Page images and extracted text

# # # #

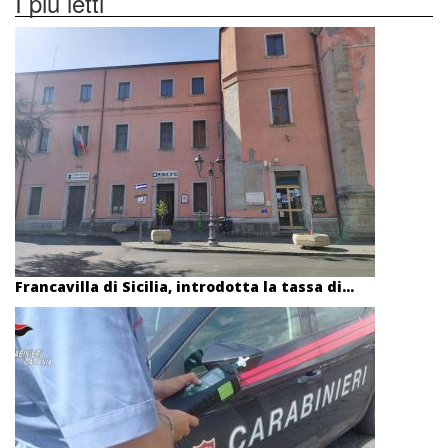
I più letti
Francavilla di Sicilia, introdotta la tassa di...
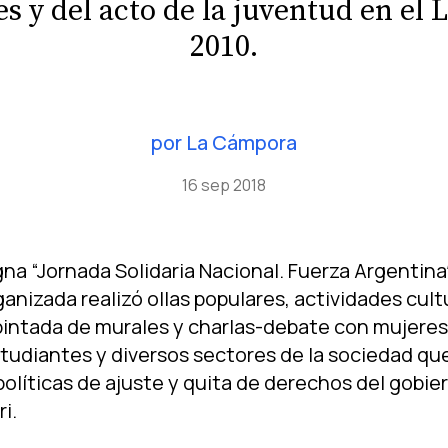
s y del acto de la juventud en el 
2010.
por
La Cámpora
16 sep 2018
na “Jornada Solidaria Nacional. Fuerza Argentinaˮ
ganizada realizó ollas populares, actividades cult
pintada de murales y charlas-debate con mujeres,
tudiantes y diversos sectores de la sociedad que
olí­ticas de ajuste y quita de derechos del gobie
i.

# # # #

■ **Directions**: Please output every record above exactly. Leave the pictures out.

■ **Result of the task**:
I più letti
Francavilla di Sicilia, introdotta la tassa di...
s y del acto de la juventud en el 
2010.
por
La Cámpora
16 sep 2018
na “Jornada Solidaria Nacional. Fuerza Argentinaˮ
ganizada realizó ollas populares, actividades cult
pintada de murales y charlas-debate con mujeres,
tudiantes y diversos sectores de la sociedad que
olí­ticas de ajuste y quita de derechos del gobie
i.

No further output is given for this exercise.